> **ABOUT THIS EXERCISE**:
From the listing that follows, count the lines including "What" and give the number alone.

> **PROVIDED RECORDS**:

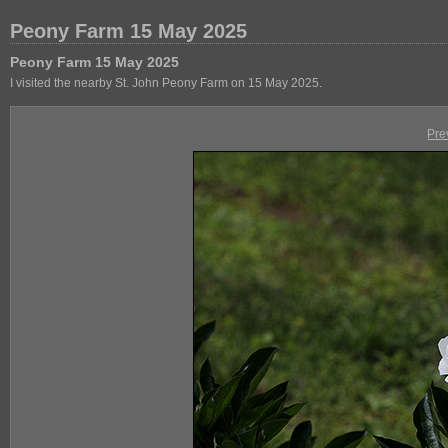
Peony Farm 15 May 2025
Peony Farm 15 May 2025
I visited the nearby St. John Peony Farm on 15 May 2025.
Pre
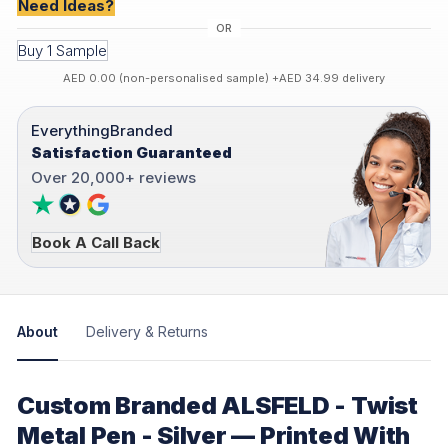
Need Ideas?
Buy 1 Sample
AED 0.00 (non-personalised sample) +AED 34.99 delivery
EverythingBranded
Satisfaction Guaranteed
Over 20,000+ reviews
Book A Call Back
About
Delivery & Returns
Custom Branded ALSFELD - Twist
Metal Pen - Silver — Printed With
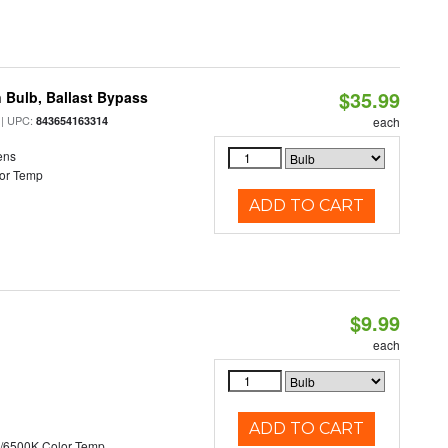
$35.99
 Bulb, Ballast Bypass
| UPC:
843654163314
each
ens
or Temp
ADD TO CART
$9.99
each
ADD TO CART
/6500K Color Temp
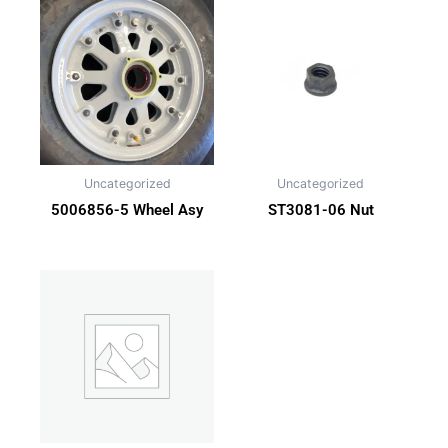
Uncategorized
Uncategorized
5006856-5 Wheel Asy
ST3081-06 Nut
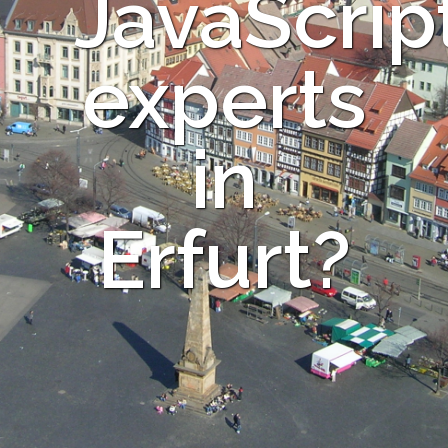
JavaScrip
experts
in
Erfurt?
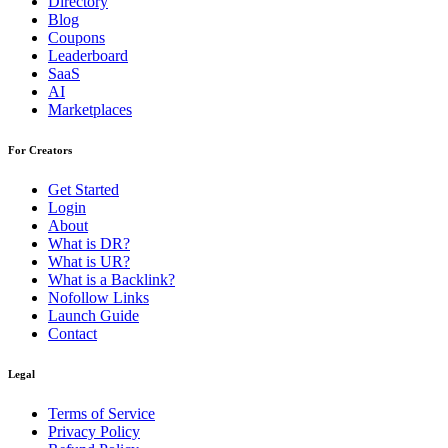
Directory
Blog
Coupons
Leaderboard
SaaS
AI
Marketplaces
For Creators
Get Started
Login
About
What is DR?
What is UR?
What is a Backlink?
Nofollow Links
Launch Guide
Contact
Legal
Terms of Service
Privacy Policy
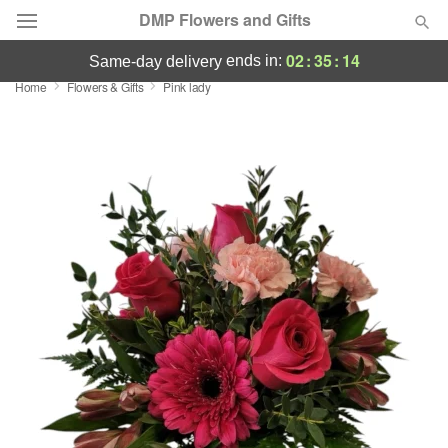
DMP Flowers and Gifts
02
:
35
:
13
ends in:
same-day delivery
Home
Flowers & Gifts
Pink lady
Deal of the Day
Summer
Featured
Occasions
Birthday
Sympathy and Funeral
Flowers, Plants & Gifts
Our Shop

> **SOLVED EXERCISE**:
3